Pak Army’s malignant indulgence of TTP
The Pakistan Army has begun a systematic campaign to label the terrorist group, Tehreek-e-Taliban Pakistan (TTP) as supported by India to deflect the growing public criticism of its failure to deal with the terrorist menace on the western frontier.
Social media handles of the army’s proxies and media have been briefed to accuse India of supporting TTP in Afghanistan, a claim which falls flat on facts. The TTP is a protege of the Afghan Taliban, and has been so since 2007 when it came into existence.

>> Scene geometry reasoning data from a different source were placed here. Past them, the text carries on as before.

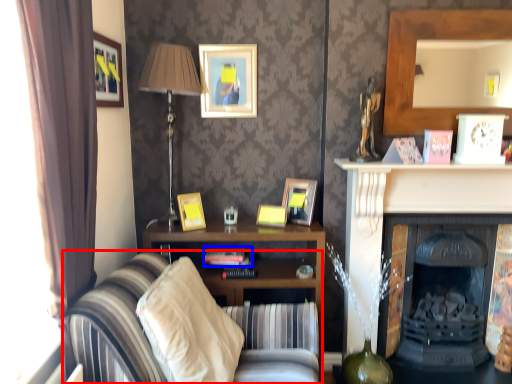 Question: Which of the following is the farthest to the observer, studio couch (highlighted by a red box) or book (highlighted by a blue box)?

Choices:
 (A) studio couch
 (B) book

Answer: (B) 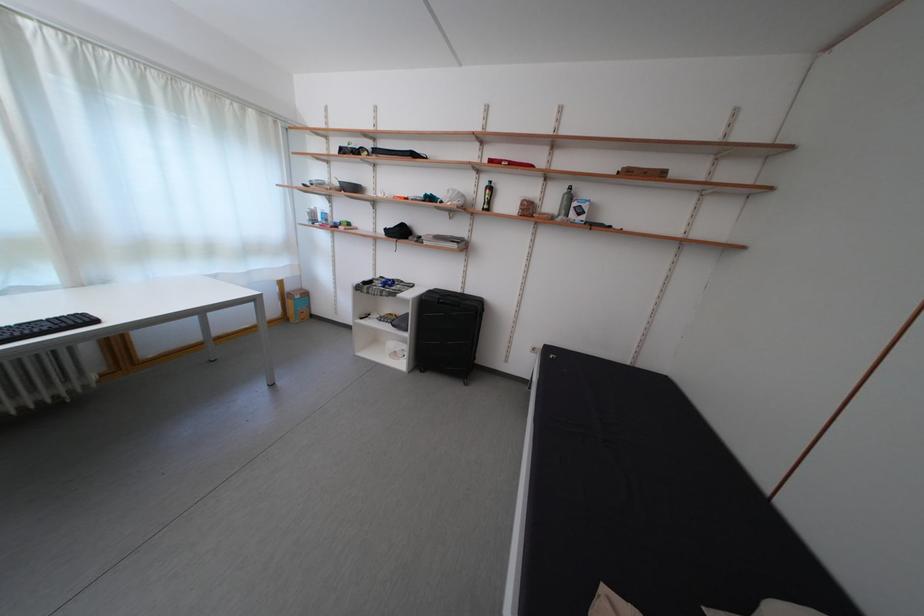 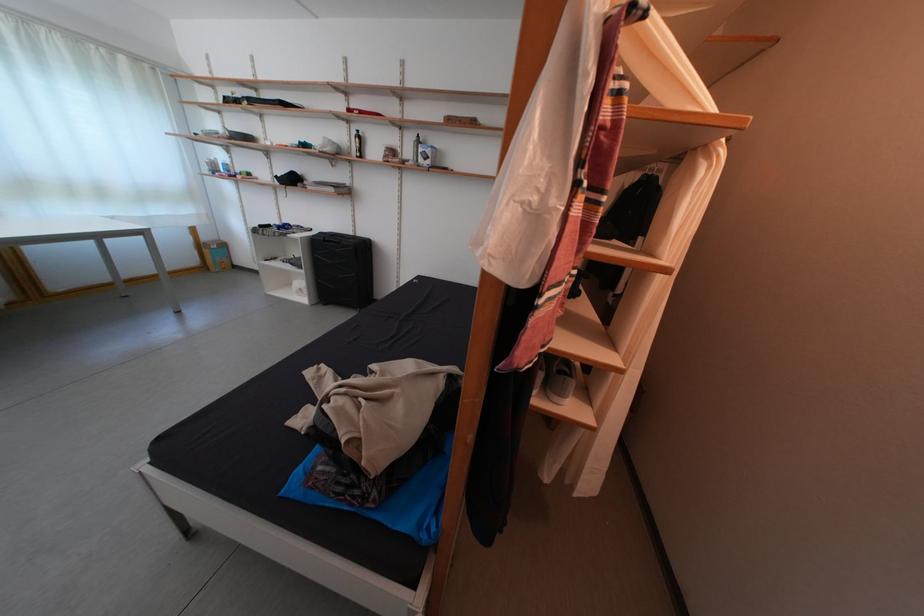 Which direction would the cameraman need to move to produce the second image?

The cameraman walked toward right, backward. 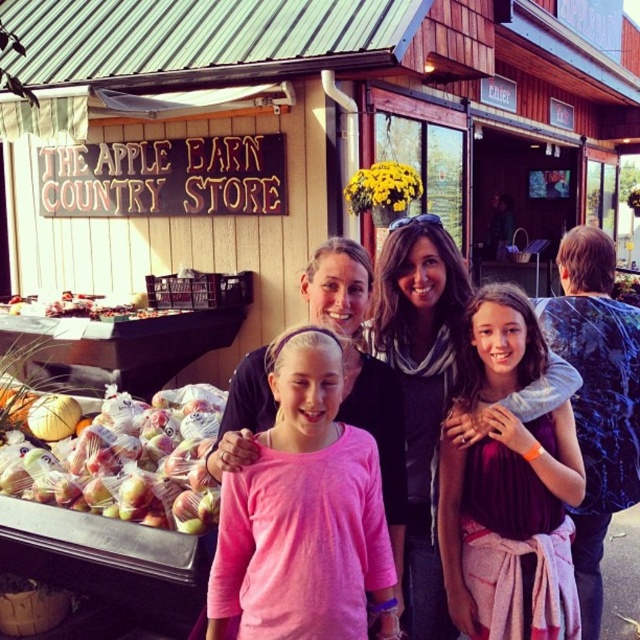 Does pink cotton shirt at center come behind shiny plastic apples at lower left?

No.

Is point (230, 580) less distant than point (22, 310)?

Yes, point (230, 580) is closer to viewer.

Where is `pink cotton shirt at center`? pink cotton shirt at center is located at coordinates (305, 508).

Between black scarf at center and translucent plastic bags of apples at lower left, which one has less height?

translucent plastic bags of apples at lower left is shorter.

Between black scarf at center and translucent plastic bags of apples at lower left, which one appears on the left side from the viewer's perspective?

From the viewer's perspective, translucent plastic bags of apples at lower left appears more on the left side.

Between point (442, 636) and point (12, 433), which one is positioned behind?

Point (12, 433)

What are the coordinates of `black scarf at center` in the screenshot? It's located at (420, 388).

Does translucent plastic bags of apples at lower left have a lesser width compared to shiny plastic apples at lower left?

Indeed, translucent plastic bags of apples at lower left has a lesser width compared to shiny plastic apples at lower left.

Which of these two, translucent plastic bags of apples at lower left or shiny plastic apples at lower left, stands shorter?

shiny plastic apples at lower left

Between point (141, 417) and point (26, 304), which one is positioned in front?

Point (141, 417)

The height and width of the screenshot is (640, 640). In order to click on translucent plastic bags of apples at lower left in this screenshot , I will do `click(125, 460)`. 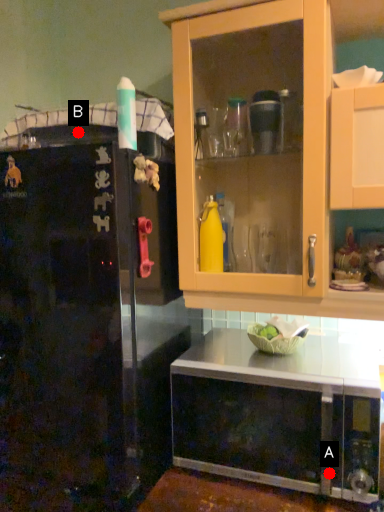 Question: Two points are circled on the image, labeled by A and B beside each circle. Which point is closer to the camera taking this photo?

Choices:
 (A) A is closer
 (B) B is closer

Answer: (A) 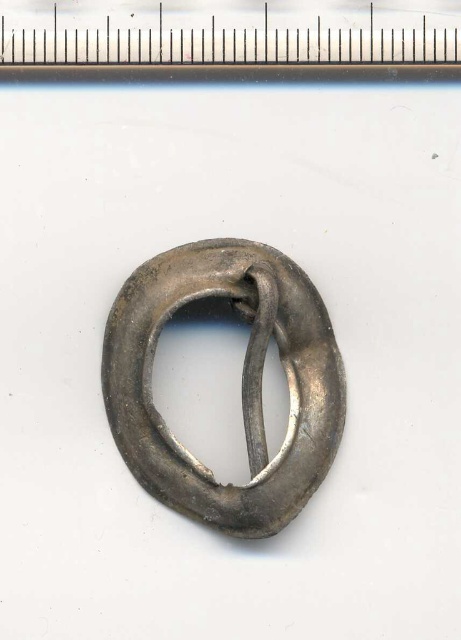 You are an engineer analyzing the placement of the shiny silver ring at center in the image. Based on the coordinates provided, can you determine if the ring is positioned closer to the top or bottom edge of the image?

The coordinates of the shiny silver ring at center are at point (242, 381). Since the y coordinate is 0.525, which is above the midpoint of the image height, the ring is positioned closer to the top edge of the image.

You are an appraiser examining the shiny silver ring at center and the metallic ruler at upper center. Which object is located closer to the bottom of the image?

The shiny silver ring at center is positioned under the metallic ruler at upper center, so it is closer to the bottom of the image.

You are an appraiser examining the shiny silver ring at center and the metallic ruler at upper center in the image. Which object is closer to the viewer?

The shiny silver ring at center is closer to the viewer because the metallic ruler at upper center is behind it.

Since the Afghan Taliban was a traditional ally of the Pakistan Army, it is not wrong to assume that TTP too enjoyed the patronage of the army on and off over the past few decades.
The all-powerful, 600,000 strong army has so far failed to stop the TTP from attacking the security forces across Pakistan ever since in November when the militant group unilaterally decided to abandon the secret peace pact with the army. The TTP first threatened to cause mayhem in key cities which it did with suicidal blasts in Peshawar and Quetta. It then targeted the areas which were on the CPEC.
As the militant group gathered other splintered militant groups, it carried out audacious attacks across the border, in Chitral and now in Mianwali in Punjab. Mianwali is just 150 miles short of Islamabad or Rawalpindi. It is not the first such attack. It did so in February this year. The militant group is more organised and lethal than last year.
The Pakistan Army, on the other hand, is on a shaky wicket, mostly of its own making. For long, as long as the Afghan Taliban were `friends`, the army was only interested in finding ways to sign a truce pact with TTP which it did. Till date no one knows what the army compromised in terms of country’s security and sovereignty. But when the TTP, after the Taliban victory in Kabul, decided to up the ante and demanded control of the tribal areas, the army went on the backfoot and decided to take them but by then it was too late. The TTP had gathered enough cadre, weapons and support to call off the pact and threaten an all-out offensive against the state of Pakistan, particularly the army.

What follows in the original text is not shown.